- Leader: Khachik Asryan
- Founded: 23 June 2018
- Headquarters: Yerevan
- Ideology: Armenian nationalism Russophilia Anti-Western sentiment Euroscepticism
- Political position: Right-wing
- Slogan: "God, Armenian Nation, Armenia!"

Website
- hayocartsivner.am

= Armenian Eagles Unified Armenia Party =

The Armenian Eagles Unified Armenia Party (Հայ Արծիվներ Միասնական Հայաստան կուսակցություն) is an Armenian political party. It was founded on 23 June 2018 and is currently led by Khachik Asryan.

==History==
The Armenian Eagles Unified Armenia Party was founded in June 2018 and Khachik Asryan was elected chairman of the party.
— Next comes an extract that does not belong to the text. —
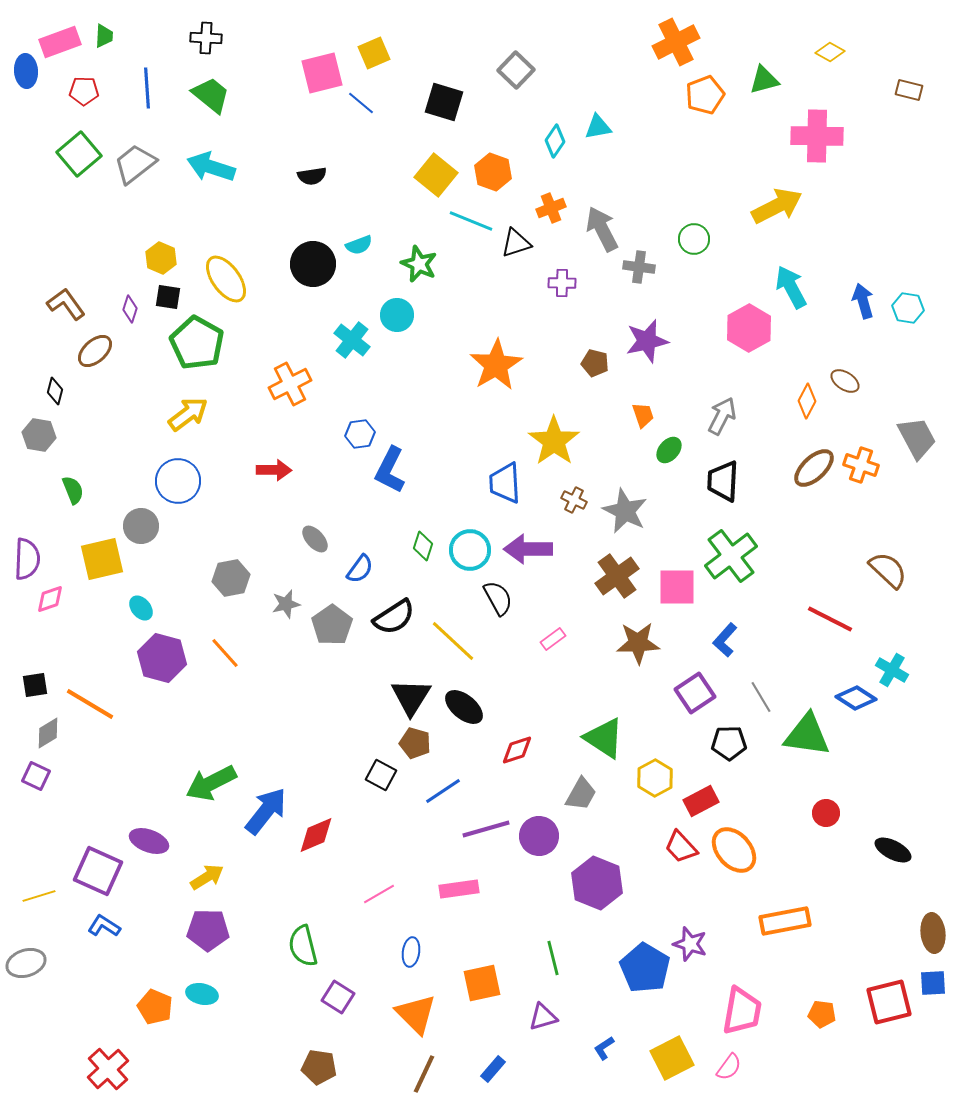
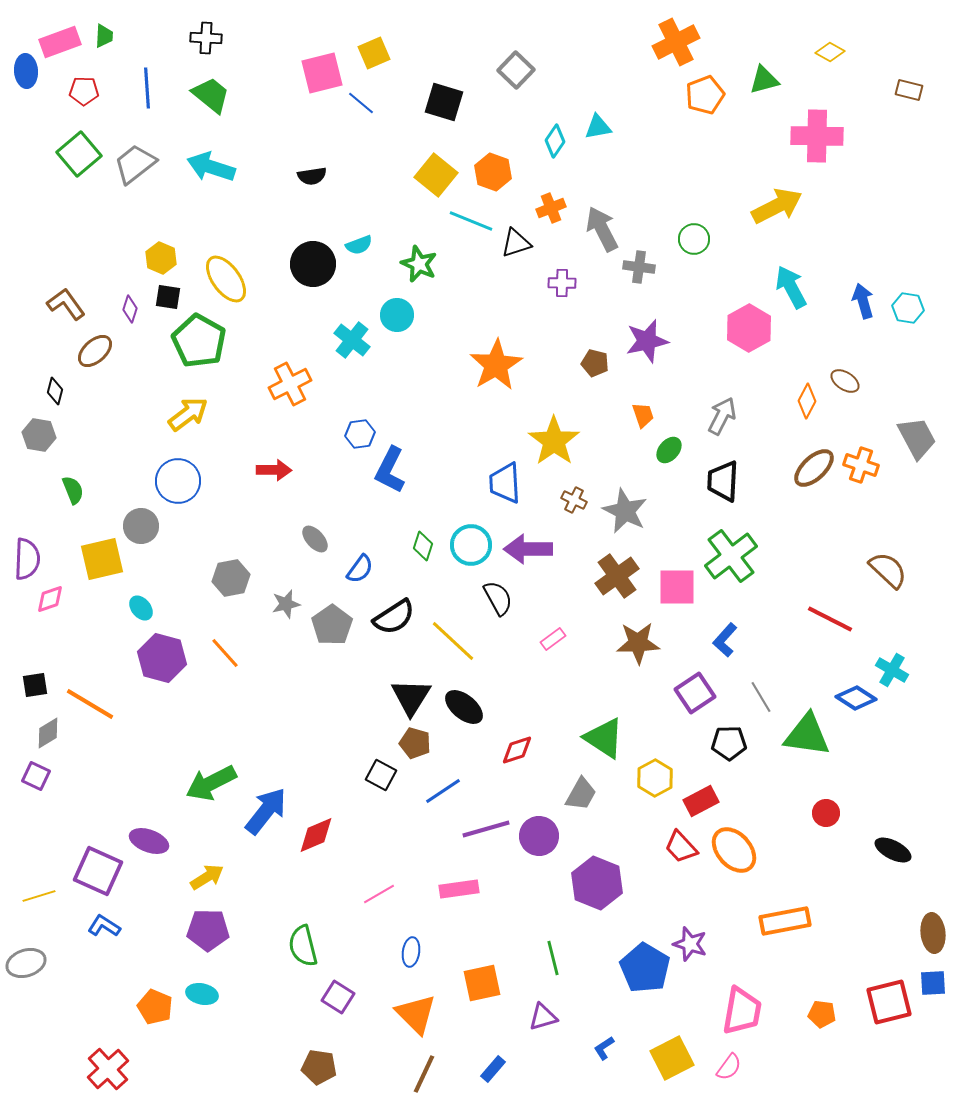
green pentagon at (197, 343): moved 2 px right, 2 px up
cyan circle at (470, 550): moved 1 px right, 5 px up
The party announced its intentions to participate in the 2021 Armenian parliamentary election. However, on 7 June 2021, the party confirmed that it is withdrawing its participation in the elections and would boycott the elections until the security and territorial integrity of Armenia is restored. Currently, the party does not have any representation in the National Assembly and acts as an extra-parliamentary force.

==Ideology==
The party supports the activities of the Armenian Apostolic Church, creating a United Armenia, and aligning closer with Russia. Chairman Khachik Asryan stated, "We must move forward, strengthen Armenia and Russia as loyal, faithful Christian brothers and allied-friendly states. Ensuring peace in the Armenian plateau given to us by Armenians depends exclusively on the honest, irreplaceable friendship between Armenia and Russia."